Bunu da biraz önce yüzdelik rakamlarıyla belli ettim kaygılarımızı ama bu tabloda yüzdelik rakamların ötesinde ciddi anlamda başka bir somut örnek de vermek istiyorum. Burada, böyle bir sistemde yüzde 10'un altında, örneğin 50 milyon geçerli seçmenin olduğu bir yerde 4 milyon 900 bin oy alan parti, bir anlamda milletvekili çıkartamayabilir yüzde 10'u aşmadığı için. Parlamentoda temsil anlamında, seçim hukukunun en temel argümanlarından olan temsilde adalet, bu kuralı ihlal edebilir ve Parlamentoya giremeyebilir. Ama aynı düzenlemede yüz bin oy alan veya elli bin oy alan bir parti, milletvekili temsili anlamında Parlamentoda temsil edilebilir. Bu anlamda ciddi bir çelişki olduğunu bir kere daha tekrarlamak istiyoruz. Bu çelişkinin mutlaka giderilmesi gerekir.

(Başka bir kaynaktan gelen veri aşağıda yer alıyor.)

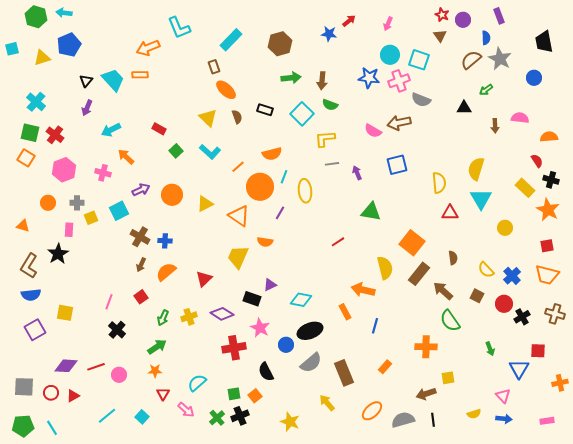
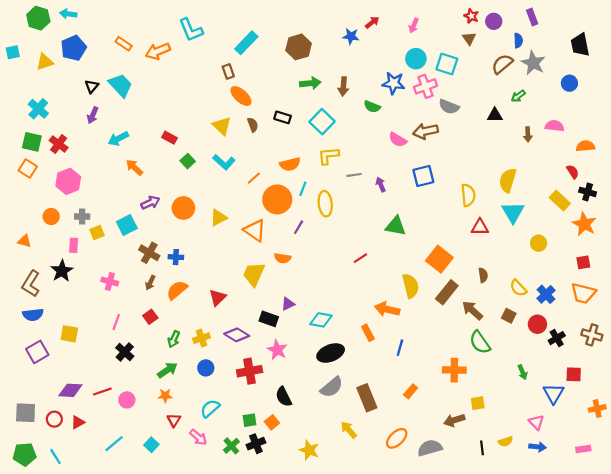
orange rectangle: (140, 75) -> (124, 44), moved, turned 35
green semicircle: (330, 105) -> (372, 107), moved
yellow L-shape: (325, 139) -> (328, 156), moved
pink cross: (103, 173) -> (110, 282), moved
blue circle: (286, 345) -> (206, 368), moved
black line: (433, 420) -> (482, 448), moved

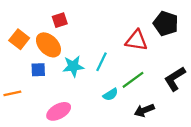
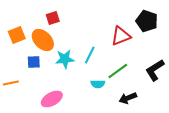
orange square: (19, 39) -> (17, 35), turned 30
red triangle: (136, 40) -> (121, 36), turned -30
cyan semicircle: (110, 95) -> (98, 84), turned 32

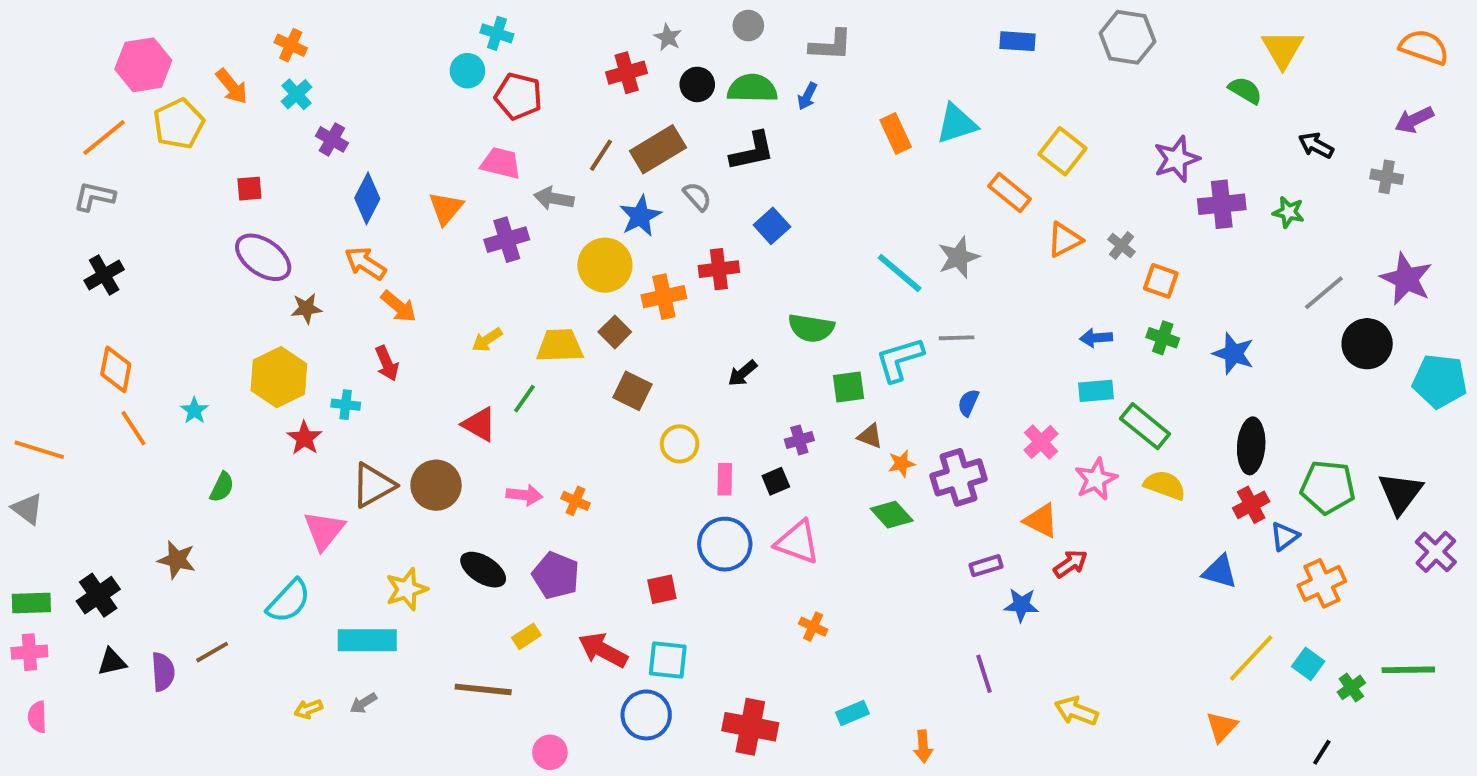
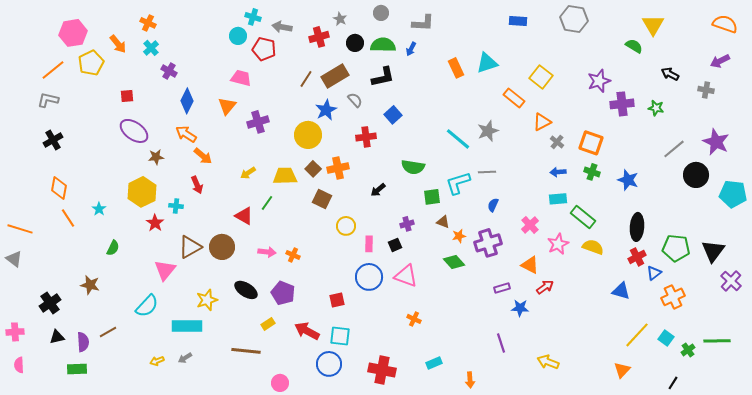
pink trapezoid: (501, 163) -> (241, 78), moved
gray arrow: (554, 198) -> (282, 27), moved
gray cross: (1122, 246) -> (557, 142), moved
orange square: (1161, 281) -> (591, 143), size x1.4
orange cross: (664, 297) -> (338, 168), moved
green rectangle: (31, 603) -> (77, 369), moved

Özellikle, ilk başta mühürsüz oyların, mühürsüz pusulaların... Sandık kurulunun mührünün olmadığı pusulalarla oy kullanılmasında, her ne kadar ilçe seçim kurulu veya Yüksek Seçim Kurulunun filigranı geçerli sayılsa da bu ülkede -ilginç bir ironi yapması açısından belki, bu örneği arkadaşlar verdiler- mühürsüz yumurtaların bile hakkında cezai işlem yapıldığı bir ülkede mühürsüz oylarla alakalı bu düzenleme gerçekten ilginç bir ironidir. Yani bugün mühürsüz yumurtayla alakalı, bir yerde yakalasınlar, hemen cezai işlem yapıyor zabıta "Bunu nasıl böyle yapıyor?" diye. Bu ülkede oyun yumurta kadar bir değeri yoktur, çok garip bir şey yani. O anlamda, bunun çarpıcı bir örnek olması açısından, tutanaklara geçmesi açısından yararlı olacağını düşünüyorum. O nedenle, biz özellikle sandık başkanlarının kamuda olması, diğer taraftan, mühürsüz oylarla alakalı tereddütler... Bir arkadaşımız, bir milletvekili arkadaşımız önceki saatlerde değerlendirme yapıyorken kamu görevlilerinin iktidar partisinden olacağı gerçeğinden hareketle bu kaygıyı duyduğumuzu ifade ettiler. Buna katılmıyoruz yani böyle bir kelimenin kullanıldığını sanmıyorum muhalefetteki herhangi bir arkadaşımız tarafından. Burada olan şudur: Burada bir kamu görevlisinin hangi türlü siyasal iktidar olursa olsun -yani bugün için değil, siyasi iklim yarın başka türlü olabilir- orada, o sandık kurulunda bağımsız olmasını beklemek, hele de bu siyasal iklimde çok mantıklı ve makul değildir. Gene, böyle bir tabloda, önceye göre karşılaştırıldığı zaman, devlet memurluğunun yanında "parti memurluğu" diye yeni bir kavramın çıkmış olduğunu, sübjektif değerlendirmelerin yapıldığı bir olayda, pratikte hep beraber göreceğiz ve izleyeceğiz. Temennim bu konuda yanılmaktır.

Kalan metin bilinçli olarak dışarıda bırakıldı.